• _Exercise prompt_
The response should contain every record, reproduced exactly.
== Dataset records ==
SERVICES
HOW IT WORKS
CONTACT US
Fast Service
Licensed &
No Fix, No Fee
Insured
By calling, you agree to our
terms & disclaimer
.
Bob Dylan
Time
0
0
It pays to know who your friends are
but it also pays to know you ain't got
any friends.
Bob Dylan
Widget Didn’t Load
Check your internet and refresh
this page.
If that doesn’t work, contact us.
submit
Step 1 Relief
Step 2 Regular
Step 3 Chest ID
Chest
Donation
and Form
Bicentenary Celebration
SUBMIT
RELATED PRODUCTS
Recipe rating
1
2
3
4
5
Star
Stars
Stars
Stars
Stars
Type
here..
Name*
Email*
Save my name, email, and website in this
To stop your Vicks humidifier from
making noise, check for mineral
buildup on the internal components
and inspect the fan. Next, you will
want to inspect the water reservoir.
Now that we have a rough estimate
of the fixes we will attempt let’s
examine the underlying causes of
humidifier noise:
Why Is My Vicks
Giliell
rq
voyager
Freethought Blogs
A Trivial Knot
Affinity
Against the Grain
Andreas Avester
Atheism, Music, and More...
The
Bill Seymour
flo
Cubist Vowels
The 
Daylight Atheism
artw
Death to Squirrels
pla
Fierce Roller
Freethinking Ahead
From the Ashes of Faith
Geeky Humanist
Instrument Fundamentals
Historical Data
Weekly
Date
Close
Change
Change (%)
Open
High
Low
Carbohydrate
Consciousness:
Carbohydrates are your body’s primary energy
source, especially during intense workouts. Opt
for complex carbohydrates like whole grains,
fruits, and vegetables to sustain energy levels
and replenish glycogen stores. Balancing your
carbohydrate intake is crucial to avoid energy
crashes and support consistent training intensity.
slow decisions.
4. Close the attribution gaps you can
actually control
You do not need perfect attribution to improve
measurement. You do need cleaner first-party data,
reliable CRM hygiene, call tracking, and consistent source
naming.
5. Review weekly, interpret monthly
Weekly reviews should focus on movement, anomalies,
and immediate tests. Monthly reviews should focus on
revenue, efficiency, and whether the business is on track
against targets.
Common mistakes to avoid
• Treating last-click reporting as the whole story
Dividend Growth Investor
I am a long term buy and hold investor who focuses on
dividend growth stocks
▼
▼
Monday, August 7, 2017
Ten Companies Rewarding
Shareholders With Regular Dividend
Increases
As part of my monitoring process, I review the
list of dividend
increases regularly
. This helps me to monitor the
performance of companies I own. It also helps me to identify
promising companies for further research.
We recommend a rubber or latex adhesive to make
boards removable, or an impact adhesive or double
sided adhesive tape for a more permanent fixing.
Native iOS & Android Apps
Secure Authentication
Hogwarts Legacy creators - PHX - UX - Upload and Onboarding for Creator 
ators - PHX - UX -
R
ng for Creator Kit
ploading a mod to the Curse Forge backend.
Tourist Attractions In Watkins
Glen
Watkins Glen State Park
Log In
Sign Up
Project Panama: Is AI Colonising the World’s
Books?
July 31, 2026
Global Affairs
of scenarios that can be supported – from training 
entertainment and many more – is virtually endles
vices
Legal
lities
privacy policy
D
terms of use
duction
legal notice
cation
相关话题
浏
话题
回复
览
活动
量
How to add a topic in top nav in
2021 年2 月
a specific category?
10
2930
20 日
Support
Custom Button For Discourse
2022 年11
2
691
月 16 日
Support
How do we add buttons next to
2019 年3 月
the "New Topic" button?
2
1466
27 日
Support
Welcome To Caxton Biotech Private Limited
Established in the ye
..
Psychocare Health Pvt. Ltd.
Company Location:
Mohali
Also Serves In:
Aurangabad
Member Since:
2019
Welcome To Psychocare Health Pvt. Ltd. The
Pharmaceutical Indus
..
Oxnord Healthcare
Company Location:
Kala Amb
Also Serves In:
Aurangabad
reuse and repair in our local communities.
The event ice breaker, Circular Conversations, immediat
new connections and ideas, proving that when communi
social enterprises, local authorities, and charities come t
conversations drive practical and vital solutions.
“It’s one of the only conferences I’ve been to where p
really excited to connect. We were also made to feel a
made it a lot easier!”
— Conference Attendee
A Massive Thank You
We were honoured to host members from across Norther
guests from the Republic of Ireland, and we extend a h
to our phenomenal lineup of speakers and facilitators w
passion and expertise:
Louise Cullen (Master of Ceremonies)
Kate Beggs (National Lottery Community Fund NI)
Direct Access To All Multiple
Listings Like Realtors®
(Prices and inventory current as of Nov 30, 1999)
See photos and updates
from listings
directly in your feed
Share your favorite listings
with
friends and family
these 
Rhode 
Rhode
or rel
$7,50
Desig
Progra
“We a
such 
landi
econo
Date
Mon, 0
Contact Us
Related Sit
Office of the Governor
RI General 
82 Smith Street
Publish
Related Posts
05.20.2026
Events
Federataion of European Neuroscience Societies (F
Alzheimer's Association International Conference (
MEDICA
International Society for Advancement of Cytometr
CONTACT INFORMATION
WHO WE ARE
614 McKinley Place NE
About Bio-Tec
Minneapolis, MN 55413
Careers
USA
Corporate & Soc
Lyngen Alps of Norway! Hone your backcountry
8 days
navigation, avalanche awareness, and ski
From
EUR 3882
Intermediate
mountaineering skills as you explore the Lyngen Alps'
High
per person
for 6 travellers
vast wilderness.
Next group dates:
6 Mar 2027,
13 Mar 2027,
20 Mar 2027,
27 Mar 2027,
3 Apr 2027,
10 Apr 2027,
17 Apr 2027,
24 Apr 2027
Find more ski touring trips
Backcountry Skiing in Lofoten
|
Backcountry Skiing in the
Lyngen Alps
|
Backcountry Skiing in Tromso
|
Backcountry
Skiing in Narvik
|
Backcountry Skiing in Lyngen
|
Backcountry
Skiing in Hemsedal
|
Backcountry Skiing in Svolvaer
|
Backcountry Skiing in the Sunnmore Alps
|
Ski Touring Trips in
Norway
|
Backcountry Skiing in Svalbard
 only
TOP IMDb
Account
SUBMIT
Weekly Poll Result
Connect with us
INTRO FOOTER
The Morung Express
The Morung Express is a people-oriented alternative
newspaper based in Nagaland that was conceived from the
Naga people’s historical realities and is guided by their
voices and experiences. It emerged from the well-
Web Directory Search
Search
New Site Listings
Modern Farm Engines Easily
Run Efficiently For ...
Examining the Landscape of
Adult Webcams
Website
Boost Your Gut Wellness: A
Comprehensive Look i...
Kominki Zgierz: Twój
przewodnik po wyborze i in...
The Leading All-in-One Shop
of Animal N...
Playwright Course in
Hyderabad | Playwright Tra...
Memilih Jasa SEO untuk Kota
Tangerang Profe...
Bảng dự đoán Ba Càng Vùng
===
• _Exercise answer_
SERVICES
HOW IT WORKS
CONTACT US
Fast Service
Licensed &
No Fix, No Fee
Insured
By calling, you agree to our
terms & disclaimer
.
Bob Dylan
Time
0
0
It pays to know who your friends are
but it also pays to know you ain't got
any friends.
Bob Dylan
Widget Didn’t Load
Check your internet and refresh
this page.
If that doesn’t work, contact us.
submit
Step 1 Relief
Step 2 Regular
Step 3 Chest ID
Chest
Donation
and Form
Bicentenary Celebration
SUBMIT
RELATED PRODUCTS
Recipe rating
1
2
3
4
5
Star
Stars
Stars
Stars
Stars
Type
here..
Name*
Email*
Save my name, email, and website in this
To stop your Vicks humidifier from
making noise, check for mineral
buildup on the internal components
and inspect the fan. Next, you will
want to inspect the water reservoir.
Now that we have a rough estimate
of the fixes we will attempt let’s
examine the underlying causes of
humidifier noise:
Why Is My Vicks
Giliell
rq
voyager
Freethought Blogs
A Trivial Knot
Affinity
Against the Grain
Andreas Avester
Atheism, Music, and More...
The
Bill Seymour
flo
Cubist Vowels
The 
Daylight Atheism
artw
Death to Squirrels
pla
Fierce Roller
Freethinking Ahead
From the Ashes of Faith
Geeky Humanist
Instrument Fundamentals
Historical Data
Weekly
Date
Close
Change
Change (%)
Open
High
Low
Carbohydrate
Consciousness:
Carbohydrates are your body’s primary energy
source, especially during intense workouts. Opt
for complex carbohydrates like whole grains,
fruits, and vegetables to sustain energy levels
and replenish glycogen stores. Balancing your
carbohydrate intake is crucial to avoid energy
crashes and support consistent training intensity.
slow decisions.
4. Close the attribution gaps you can
actually control
You do not need perfect attribution to improve
measurement. You do need cleaner first-party data,
reliable CRM hygiene, call tracking, and consistent source
naming.
5. Review weekly, interpret monthly
Weekly reviews should focus on movement, anomalies,
and immediate tests. Monthly reviews should focus on
revenue, efficiency, and whether the business is on track
against targets.
Common mistakes to avoid
• Treating last-click reporting as the whole story
Dividend Growth Investor
I am a long term buy and hold investor who focuses on
dividend growth stocks
▼
▼
Monday, August 7, 2017
Ten Companies Rewarding
Shareholders With Regular Dividend
Increases
As part of my monitoring process, I review the
list of dividend
increases regularly
. This helps me to monitor the
performance of companies I own. It also helps me to identify
promising companies for further research.
We recommend a rubber or latex adhesive to make
boards removable, or an impact adhesive or double
sided adhesive tape for a more permanent fixing.
Native iOS & Android Apps
Secure Authentication
Hogwarts Legacy creators - PHX - UX - Upload and Onboarding for Creator 
ators - PHX - UX -
R
ng for Creator Kit
ploading a mod to the Curse Forge backend.
Tourist Attractions In Watkins
Glen
Watkins Glen State Park
Log In
Sign Up
Project Panama: Is AI Colonising the World’s
Books?
July 31, 2026
Global Affairs
of scenarios that can be supported – from training 
entertainment and many more – is virtually endles
vices
Legal
lities
privacy policy
D
terms of use
duction
legal notice
cation
相关话题
浏
话题
回复
览
活动
量
How to add a topic in top nav in
2021 年2 月
a specific category?
10
2930
20 日
Support
Custom Button For Discourse
2022 年11
2
691
月 16 日
Support
How do we add buttons next to
2019 年3 月
the "New Topic" button?
2
1466
27 日
Support
Welcome To Caxton Biotech Private Limited
Established in the ye
..
Psychocare Health Pvt. Ltd.
Company Location:
Mohali
Also Serves In:
Aurangabad
Member Since:
2019
Welcome To Psychocare Health Pvt. Ltd. The
Pharmaceutical Indus
..
Oxnord Healthcare
Company Location:
Kala Amb
Also Serves In:
Aurangabad
reuse and repair in our local communities.
The event ice breaker, Circular Conversations, immediat
new connections and ideas, proving that when communi
social enterprises, local authorities, and charities come t
conversations drive practical and vital solutions.
“It’s one of the only conferences I’ve been to where p
really excited to connect. We were also made to feel a
made it a lot easier!”
— Conference Attendee
A Massive Thank You
We were honoured to host members from across Norther
guests from the Republic of Ireland, and we extend a h
to our phenomenal lineup of speakers and facilitators w
passion and expertise:
Louise Cullen (Master of Ceremonies)
Kate Beggs (National Lottery Community Fund NI)
Direct Access To All Multiple
Listings Like Realtors®
(Prices and inventory current as of Nov 30, 1999)
See photos and updates
from listings
directly in your feed
Share your favorite listings
with
friends and family
these 
Rhode 
Rhode
or rel
$7,50
Desig
Progra
“We a
such 
landi
econo
Date
Mon, 0
Contact Us
Related Sit
Office of the Governor
RI General 
82 Smith Street
Publish
Related Posts
05.20.2026
Events
Federataion of European Neuroscience Societies (F
Alzheimer's Association International Conference (
MEDICA
International Society for Advancement of Cytometr
CONTACT INFORMATION
WHO WE ARE
614 McKinley Place NE
About Bio-Tec
Minneapolis, MN 55413
Careers
USA
Corporate & Soc
Lyngen Alps of Norway! Hone your backcountry
8 days
navigation, avalanche awareness, and ski
From
EUR 3882
Intermediate
mountaineering skills as you explore the Lyngen Alps'
High
per person
for 6 travellers
vast wilderness.
Next group dates:
6 Mar 2027,
13 Mar 2027,
20 Mar 2027,
27 Mar 2027,
3 Apr 2027,
10 Apr 2027,
17 Apr 2027,
24 Apr 2027
Find more ski touring trips
Backcountry Skiing in Lofoten
|
Backcountry Skiing in the
Lyngen Alps
|
Backcountry Skiing in Tromso
|
Backcountry
Skiing in Narvik
|
Backcountry Skiing in Lyngen
|
Backcountry
Skiing in Hemsedal
|
Backcountry Skiing in Svolvaer
|
Backcountry Skiing in the Sunnmore Alps
|
Ski Touring Trips in
Norway
|
Backcountry Skiing in Svalbard
 only
TOP IMDb
Account
SUBMIT
Weekly Poll Result
Connect with us
INTRO FOOTER
The Morung Express
The Morung Express is a people-oriented alternative
newspaper based in Nagaland that was conceived from the
Naga people’s historical realities and is guided by their
voices and experiences. It emerged from the well-
Web Directory Search
Search
New Site Listings
Modern Farm Engines Easily
Run Efficiently For ...
Examining the Landscape of
Adult Webcams
Website
Boost Your Gut Wellness: A
Comprehensive Look i...
Kominki Zgierz: Twój
przewodnik po wyborze i in...
The Leading All-in-One Shop
of Animal N...
Playwright Course in
Hyderabad | Playwright Tra...
Memilih Jasa SEO untuk Kota
Tangerang Profe...
Bảng dự đoán Ba Càng Vùng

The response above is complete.